Y como en el fútbol ¿A quién le vamos? ¿A la intención de la Presidenta o al plumazo del Secretario? Esta contradicción no es menor: es la prueba de que, en materia educativa, la mano izquierda no sabe lo que hace la derecha, o peor aún, que el doble discurso es la estrategia para ganar tiempo.
En Oaxaca, las voces magisteriales ya han sido claras: no fueron consultadas y lo que es más, la aguerrida XII rechaza la modificación anunciada.
La decisión de Delgado es, por decir lo menos, una bofetada a la realidad del sur. ¿A quién le preguntó? Porque a las madres y padres de familia en nuestra entidad también las pasó por encima, mientras simulaba una apertura que los hechos desmienten.

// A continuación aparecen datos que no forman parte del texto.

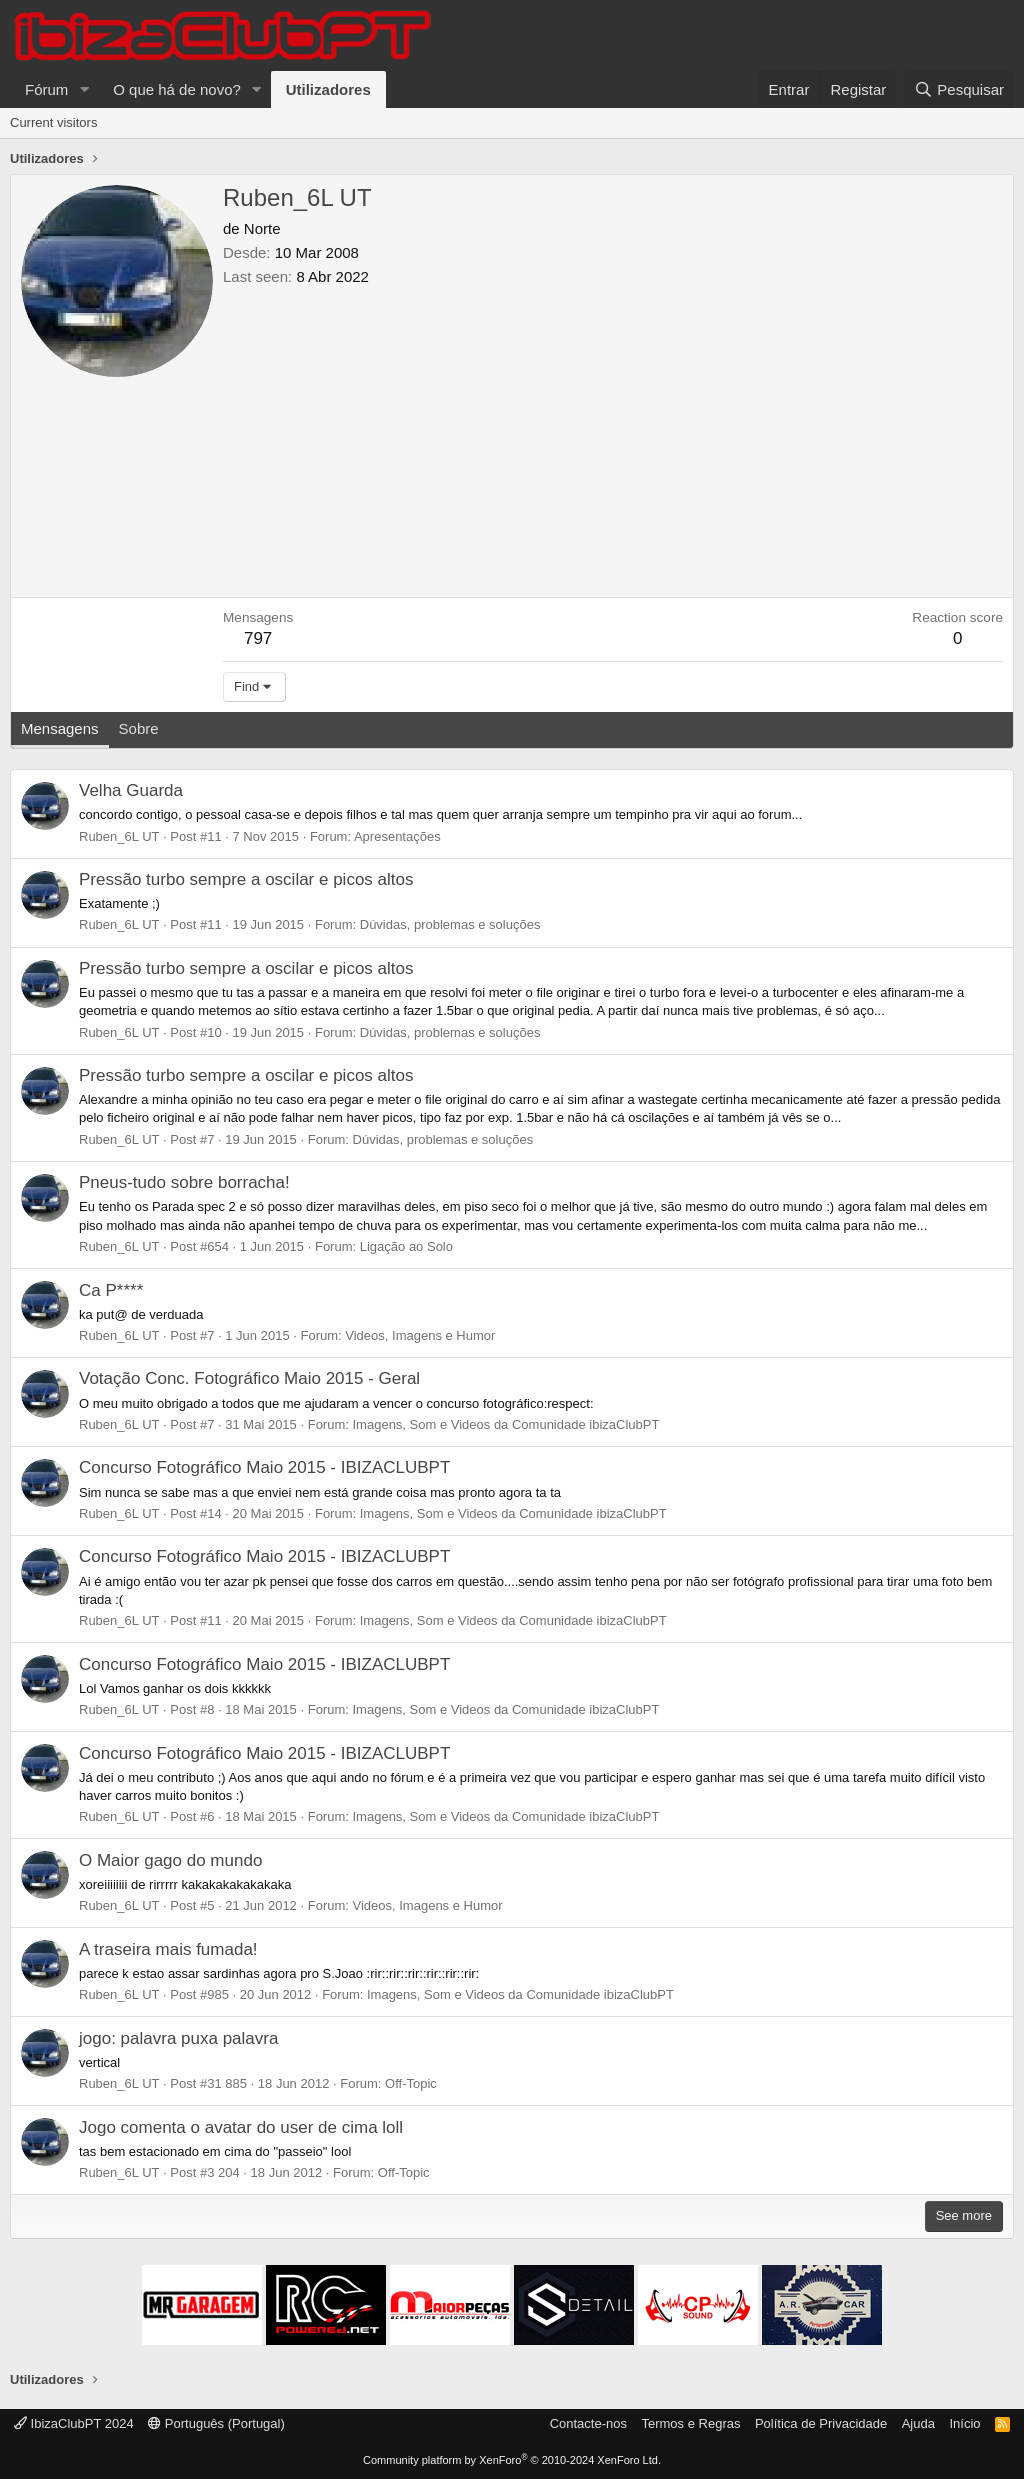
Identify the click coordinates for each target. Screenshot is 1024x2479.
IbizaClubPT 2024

Es indignante la agilidad con la que la SEP movió las fechas para garantizar el “máximo aprovechamiento” de un torneo deportivo, mientras la calidad educativa en estados como el nuestro sigue en un “fuera de lugar” permanente.
Los datos del ciclo 2025-2026 son una radiografía del abandono: el grado promedio de escolaridad en Oaxaca apenas roza los 8.2 años. Estamos condenando a nuestra niñez a no pasar del segundo año de secundaria, mientras la SEP se desvela por la agenda de la FIFA.
Hablemos de lo que no dice el guion oficial. Es cierto que el Gobierno del Estado de Oaxaca ha intentado rescatar lo que por décadas se ignoró, manteniendo una paciencia y tolerancia, que incluso el pueblo reclama, frente a una Sección XXII, que en este 2026, ya ha dejado a miles sin clases con paros en febrero y abril.
Pero el esfuerzo local se topa con pared cuando desde el centro mandan el mensaje de que las clases son “ajustables” según la necesidad de los amantes del fútbol.
¿De qué sirve procurar aulas si el Secretario Delgado valida la idea de que la educación es secundaria? Con porcentajes que van del 8.1 al 13.5% de analfabetismo en Chiapas, Guerrero, Oaxaca y Veracruz y solo un 14% de jóvenes que concluyen la universidad en Oaxaca, llamar “fortalecimiento” a dos semanas de relleno es un insulto.
¡Vaya eufemismo! Dos semanas no curan la descomposición social que acecha a nuestros niños mientras la SEP decide cuándo empieza el recreo largo del verano.
En Oaxaca no necesitamos que el ciclo termine antes para ver el fútbol; necesitamos que el Gobierno de México entienda que aquí la educación es supervivencia.
Con la amenaza de un paro nacional del magisterio, convocado por la Sección XXII desde aquí para el próximo 15 de mayo, el titular de la SEP debería estar operando soluciones de fondo y unificando el discurso, no maquillando agendas deportivas ni contradiciendo a la Presidenta en el papel.
Gobernar no es agendar partidos ni jugar a las versiones encontradas; es garantizar el futuro. Pero es más fácil mover una fecha que enfrentar la realidad de los estados del Sur, como Oaxaca, donde la educación sigue siendo el rehén favorito del centralismo.
Al final, para el titular de la SEP es más importante que ruede el balón a que avance el lápiz. Mientras tanto, el marcador para Oaxaca, sigue en cero.